The thing about self-published books is that titles sometimes confuse.  I’d read Linda Zimmermann’s Hudson Valley UFOs without realizing it was a sequel.  Part of the reason is that her previous book was titled In the Night Sky.  Since I have a compulsion for completion, I knew I’d have to circle back to read the first book, even though it might take months to get on my schedule.  I realize the title of this book is based on her documentary by the same title (which seems to be unavailable for viewing these days), and the subtitle, Hudson Valley UFO Sightings from the 1930’s to the Present, does the heavy lifting of saying what the book is about.  So why am I reading about this in the first place?  Well, UFOs have continued to be in the news lately, which is interesting in its own right.  But also I’ve been reading about the Hudson Valley for some time.

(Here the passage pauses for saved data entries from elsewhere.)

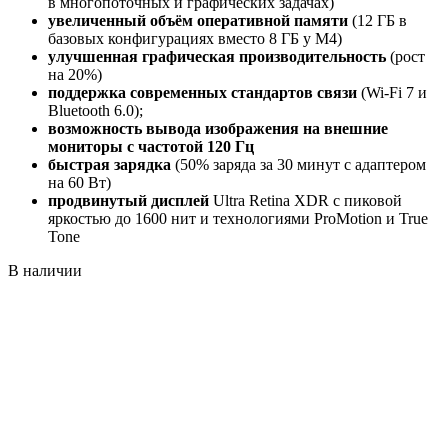
в многопоточных и графических задачах)
увеличенный объём оперативной памяти
(12 ГБ в
базовых конфигурациях вместо 8 ГБ у M4)
улучшенная графическая производительность
(рост
на 20%)
поддержка современных стандартов связи
(Wi-Fi 7 и
Bluetooth 6.0);
возможность вывода изображения на внешние
мониторы с частотой 120 Гц
быстрая зарядка
(50% заряда за 30 минут с адаптером
на 60 Вт)
продвинутый дисплей
Ultra Retina XDR с пиковой
яркостью до 1600 нит и технологиями ProMotion и True
Tone
В наличии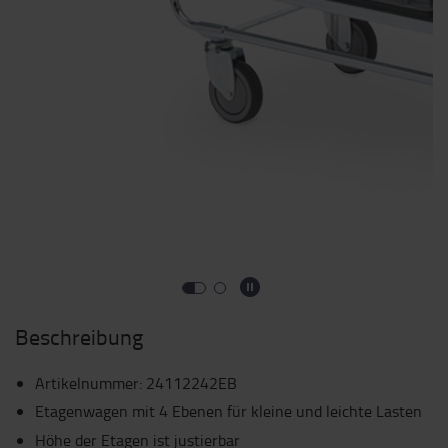
Beschreibung
Artikelnummer
:
24112242EB
Etagenwagen mit 4 Ebenen für kleine und leichte Lasten
Höhe der Etagen ist justierbar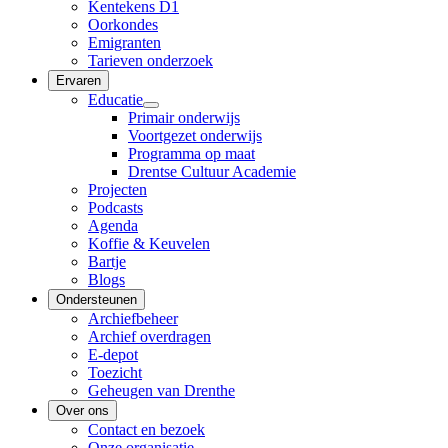
Kentekens D1
Oorkondes
Emigranten
Tarieven onderzoek
Ervaren
Educatie
Primair onderwijs
Voortgezet onderwijs
Programma op maat
Drentse Cultuur Academie
Projecten
Podcasts
Agenda
Koffie & Keuvelen
Bartje
Blogs
Ondersteunen
Archiefbeheer
Archief overdragen
E-depot
Toezicht
Geheugen van Drenthe
Over ons
Contact en bezoek
Onze organisatie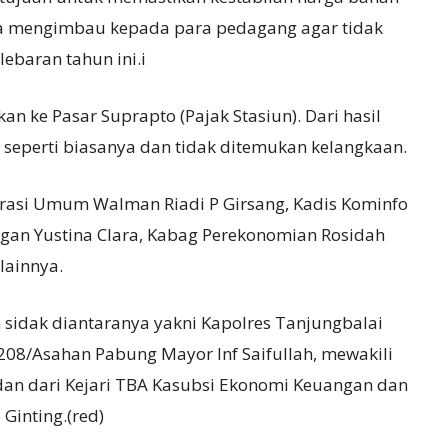
juga mengimbau kepada para pedagang agar tidak
ebaran tahun ini.i
an ke Pasar Suprapto (Pajak Stasiun). Dari hasil
seperti biasanya dan tidak ditemukan kelangkaan.
strasi Umum Walman Riadi P Girsang, Kadis Kominfo
ngan Yustina Clara, Kabag Perekonomian Rosidah
lainnya.
sidak diantaranya yakni Kapolres Tanjungbalai
08/Asahan Pabung Mayor Inf Saifullah, mewakili
dan dari Kejari TBA Kasubsi Ekonomi Keuangan dan
inting.(red)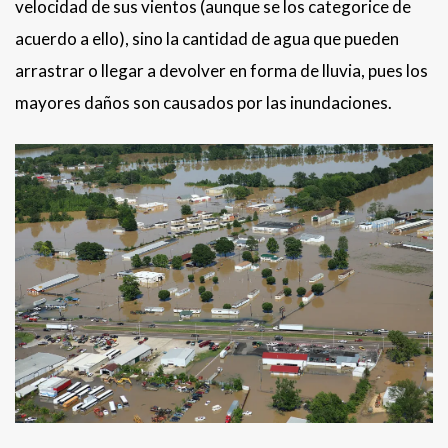
velocidad de sus vientos (aunque se los categorice de
acuerdo a ello), sino la cantidad de agua que pueden
arrastrar o llegar a devolver en forma de lluvia, pues los
mayores daños son causados por las inundaciones.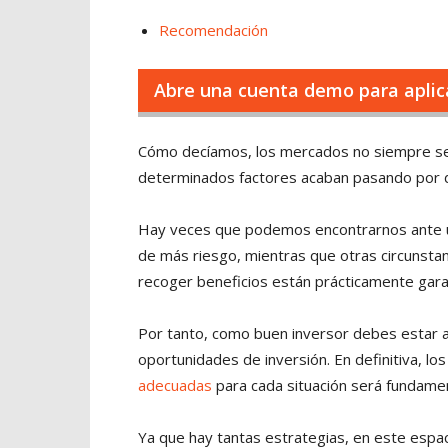
Recomendación
Abre una cuenta demo para aplica
Cómo decíamos, los mercados no siempre se ma
determinados factores acaban pasando por di
Hay veces que podemos encontrarnos ante u
de más riesgo, mientras que otras circunstan
recoger beneficios están prácticamente gara
Por tanto, como buen inversor debes estar al
oportunidades de inversión. En definitiva, lo
adecuadas
para cada situación será fundament
Ya que hay tantas estrategias, en este esp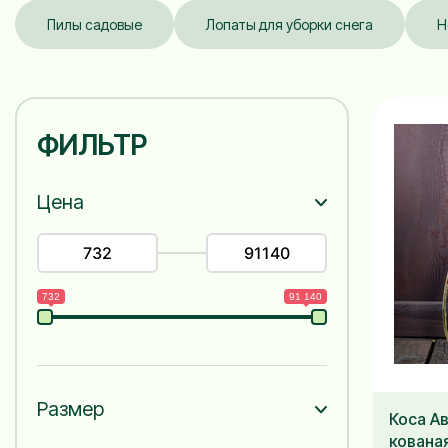
Пилы садовые
Лопаты для уборки снега
Н
ФИЛЬТР
Цена
732
91 140
Размер
Коса А
кована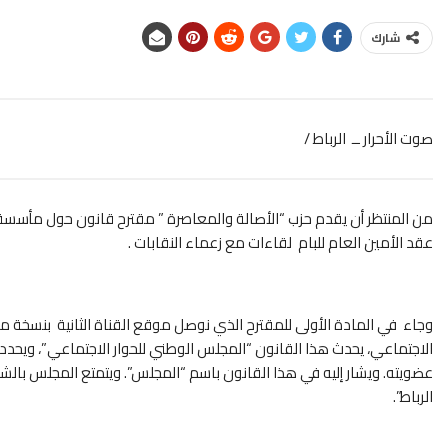
شارك
صوت الأحرار ــ الرباط /
من المنتظر أن يقدم حزب “الأصالة والمعاصرة ” مقترح قانون حول مأسس
عقد الأمين العام للبام لقاءات مع زعماء النقابات .
الاجتماعي، يحدث هذا القانون “المجلس الوطني للحوار الاجتماعي”، ويحدد 
عضويته. ويشار إليه في هذا القانون باسم “المجلس”. ويتمتع المجلس بالشخص
الرباط”.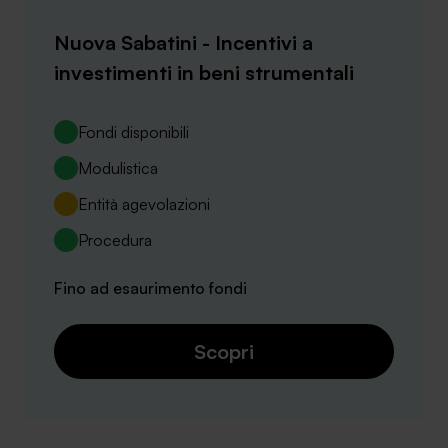
Nuova Sabatini - Incentivi a
investimenti in beni strumentali
Fondi disponibili
Modulistica
Entità agevolazioni
Procedura
Fino ad esaurimento fondi
Scopri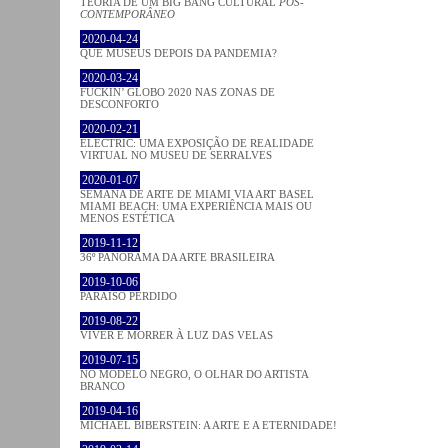
TEORIA DE UM BIG BANG CULTURAL
PÓS-
CONTEMPORÂNEO
2020-04-24
QUE MUSEUS DEPOIS DA PANDEMIA?
2020-03-24
FUCKIN’ GLOBO 2020 NAS ZONAS DE
DESCONFORTO
2020-02-21
ELECTRIC: UMA EXPOSIÇÃO DE REALIDADE
VIRTUAL NO MUSEU DE SERRALVES
2020-01-07
SEMANA DE ARTE DE MIAMI VIA ART BASEL
MIAMI BEACH: UMA EXPERIÊNCIA MAIS OU
MENOS ESTÉTICA
2019-11-12
36º PANORAMA DA ARTE BRASILEIRA
2019-10-06
PARAÍSO PERDIDO
2019-08-22
VIVER E MORRER À LUZ DAS VELAS
2019-07-15
NO MODELO NEGRO, O OLHAR DO ARTISTA
BRANCO
2019-04-16
MICHAEL BIBERSTEIN: A ARTE E A ETERNIDADE!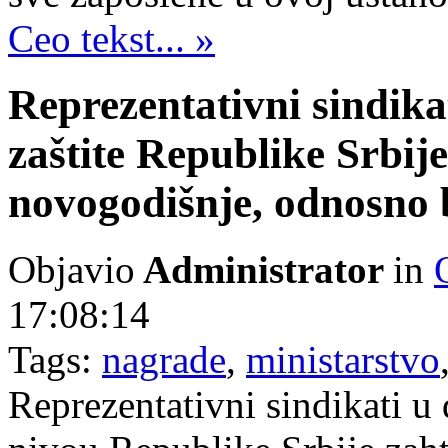
Ceo tekst... »
Reprezentativni sindikat
zaštite Republike Srbije
novogodišnje, odnosno 
Objavio
Administrator
in
17:08:14
Tags:
nagrade
,
ministarstvo
Reprezentativni sindikati u d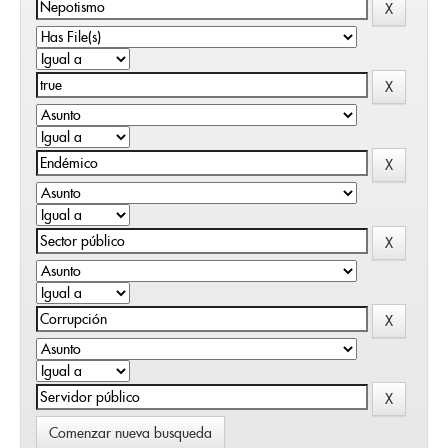
Comenzar nueva busqueda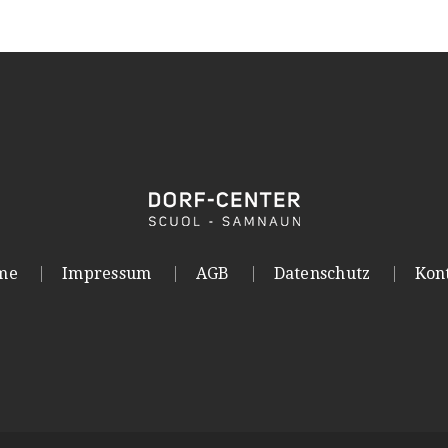
me
Impressum
AGB
Datenschutz
Kon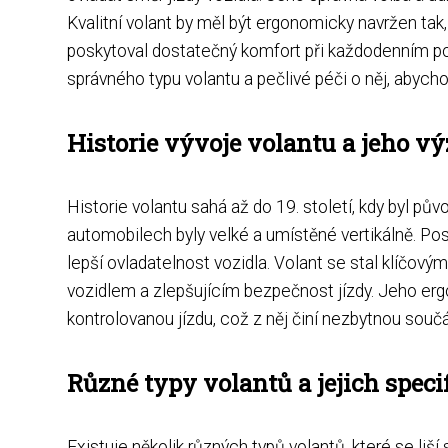
Kvalitní volant by měl být ergonomicky navržen tak
poskytoval dostatečný komfort při každodenním pou
správného typu volantu a pečlivé péči o něj, abychom
Historie vývoje volantu a jeho 
Historie volantu sahá až do 19. století, kdy byl pů
automobilech byly velké a umístěné vertikálně. Po
lepší ovladatelnost vozidla. Volant se stal klíčov
vozidlem a zlepšujícím bezpečnost jízdy. Jeho erg
kontrolovanou jízdu, což z něj činí nezbytnou sou
Různé typy volantů a jejich specif
Existuje několik různých typů volantů, které se liš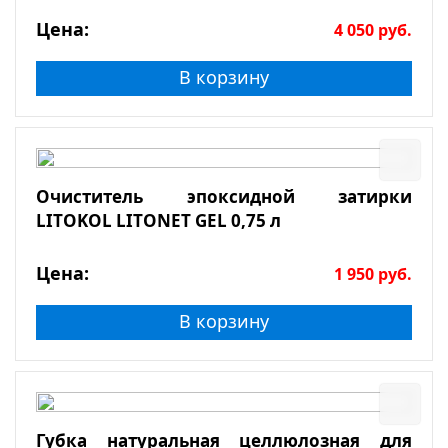
Цена:
4 050
руб.
В корзину
Очиститель эпоксидной затирки
LITOKOL LITONET GEL 0,75 л
Цена:
1 950
руб.
В корзину
Губка натуральная целлюлозная для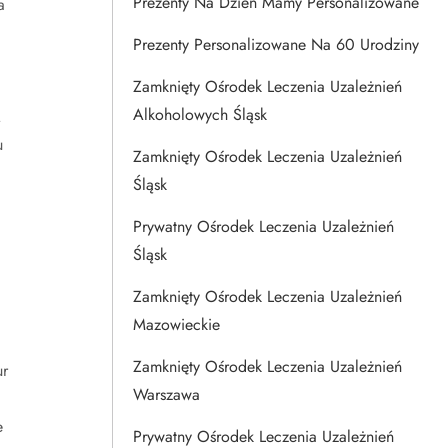
Prezenty Na Dzien Mamy Personalizowane
a
Prezenty Personalizowane Na 60 Urodziny
Zamknięty Ośrodek Leczenia Uzależnień
Alkoholowych Śląsk
.
u
Zamknięty Ośrodek Leczenia Uzależnień
Śląsk
Prywatny Ośrodek Leczenia Uzależnień
Śląsk
Zamknięty Ośrodek Leczenia Uzależnień
Mazowieckie
Zamknięty Ośrodek Leczenia Uzależnień
ur
Warszawa
e
Prywatny Ośrodek Leczenia Uzależnień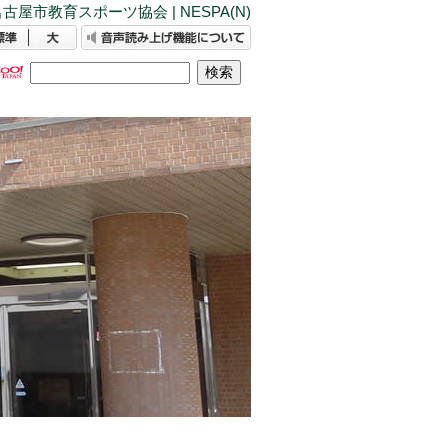
古屋市教育スポーツ協会 | NESPA(N)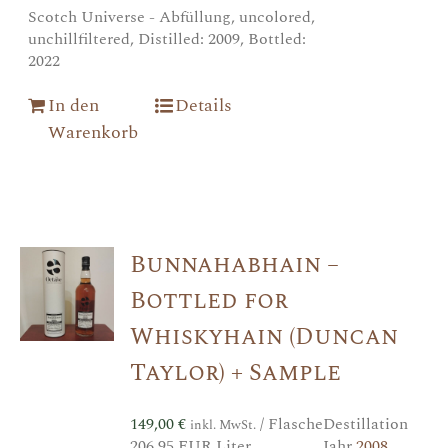
Scotch Universe - Abfüllung, uncolored,
unchillfiltered, Distilled: 2009, Bottled:
2022
In den
Details
Warenkorb
Bunnahabhain –
Bottled for
Whiskyhain (Duncan
Taylor) + Sample
149,00
€
/ Flasche
Destillation
inkl. MwSt.
206,95 EUR Liter
Jahr
2008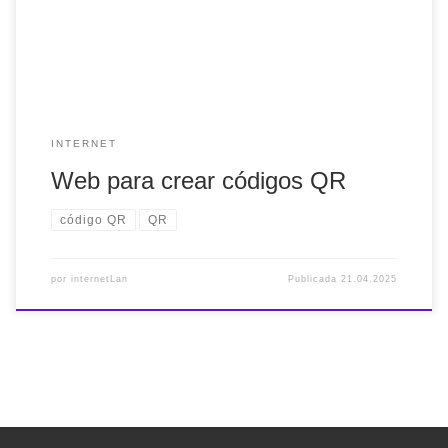
generator/ Las posibilidades que ofrece esta web son
abundantes, pero me voy a centrar en unas
recomendaciones generales […]
INTERNET
Web para crear códigos QR
código QR
QR
por
internetLan
Publicada
21.04.2025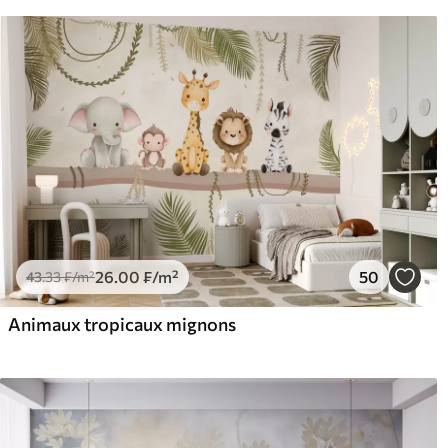
26
.00
₣
/m²
50
43
.33
₣
/m²
Animaux tropicaux mignons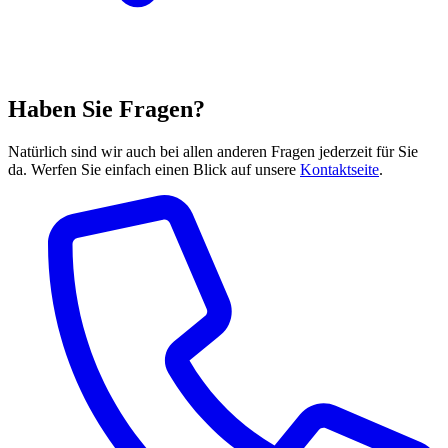
Haben Sie Fragen?
Natürlich sind wir auch bei allen anderen Fragen jederzeit für Sie
da. Werfen Sie einfach einen Blick auf unsere
Kontaktseite
.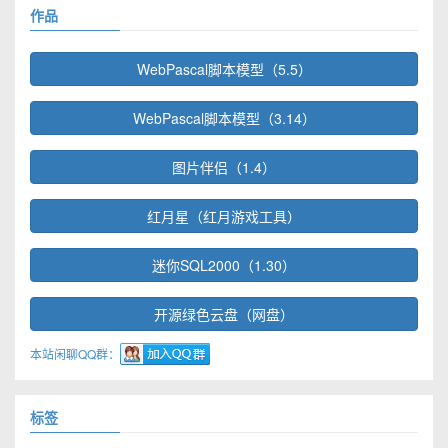
作品
WebPascal脚本模型（5.5）
WebPascal脚本模型（3.14）
图片伴侣（1.4）
红月星（红月游戏工具）
迷你SQL2000（1.30）
开源绿色云盘（网盘）
本站闲聊QQ群：
标签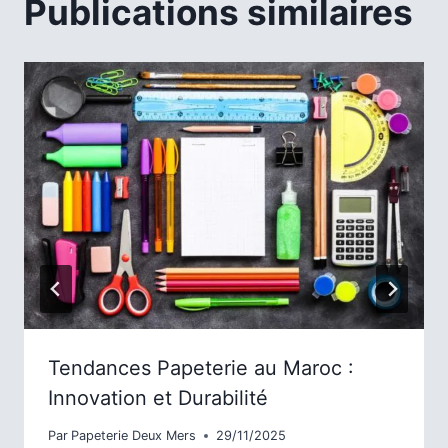
Publications similaires
Tendances Papeterie au Maroc :
Innovation et Durabilité
Par
Papeterie Deux Mers
29/11/2025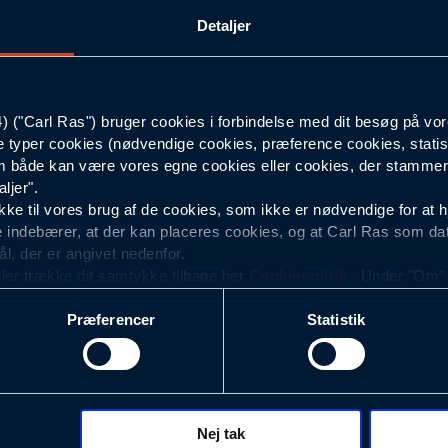
Detaljer
S
Sort
("Carl Ras") bruger cookies i forbindelse med dit besøg på vor
e typer cookies (nødvendige cookies, præference cookies, statis
Unisex
 både kan være vores egne cookies eller cookies, der stammer f
ljer".
e til vores brug af de cookies, som ikke er nødvendige for at 
 indebærer, at der kan placeres cookies, og at Carl Ras som da
ål, der er angivet nedenfor.
ller trække dit samtykke tilbage her
Cookiepolitik
. Under "Om" k
ookies.
Præferencer
Statistik
okies med det formål at optimere design, brugervenlighed og eff
r analyser af, hvilke oplysninger der er mest populære, og so
ndles der personoplysninger om brugen af vores platforme (hjemm
, hvad der klikkes på, sider/indhold der besøges, browsertype, 
 (computer, smartphone mv.) samt de features, der anvendes.
Nej tak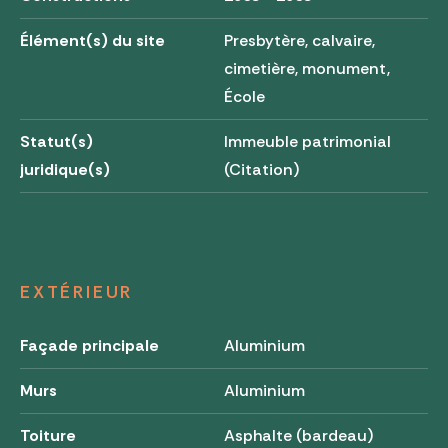
Élément(s) du site
Presbytère, calvaire,
cimetière, monument,
École
Statut(s)
Immeuble patrimonial
juridique(s)
(Citation)
EXTÉRIEUR
Façade principale
Aluminium
Murs
Aluminium
Toiture
Asphalte (bardeau)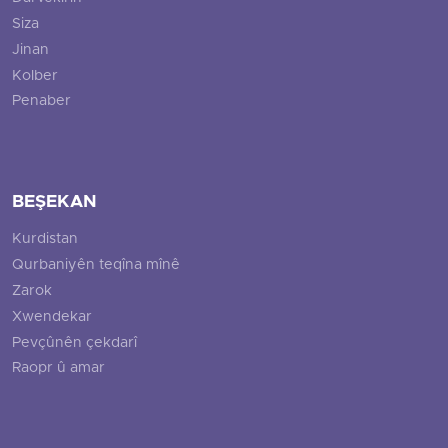
Siza
Jinan
Kolber
Penaber
BEŞEKAN
Kurdistan
Qurbaniyên teqîna mînê
Zarok
Xwendekar
Pevçûnên çekdarî
Raopr û amar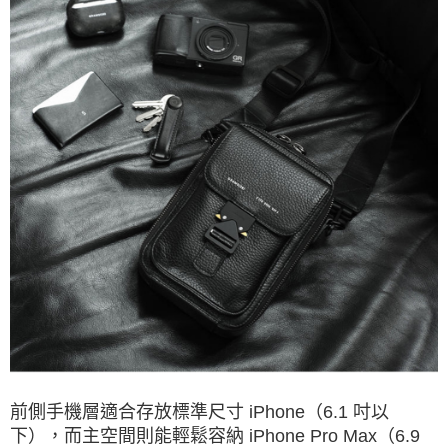
前側手機層適合存放標準尺寸 iPhone（6.1 吋以
下），而主空間則能輕鬆容納 iPhone Pro Max（6.9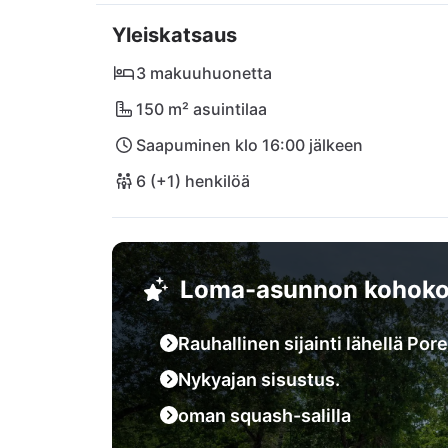
Lähistöllä on useita ostosmahdollisuuksia, k
Yleiskatsaus
ravintola Mića. Tutustu lähellä sijaitsevaan D
istrilaisista viineistä. Vietä aurinkoisia tunte
3 makuuhuonetta
paikkoihin kuten Rovinj ja Novigrad. Luonnon
150 m² asuintilaa
käyntikohde!
Saapuminen klo 16:00 jälkeen
6 (+1) henkilöä
Loma-asunnon kohoko
Rauhallinen sijainti lähellä Por
Nykyajan sisustus.
oman squash-salilla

Although I’ve never lived in the Hudson Valley (or New York, for that matter), I have family connections.  My maternal grandfather’s family had deep roots in the upper Hudson Valley and I’ve always wanted to move there but jobs never aligned with hopes.  That hasn’t prevented me from maintaining an active interest in the area.  Besides, I like weird stuff—if you read this blog that’s self-evident.  There do seem to be places where strange things seem to concentrate.  (I mentioned this in regard to the Denver Airport recently.)  I’m one of those people who’s always found New York City a weird place, and it’s the southern end of that corridor.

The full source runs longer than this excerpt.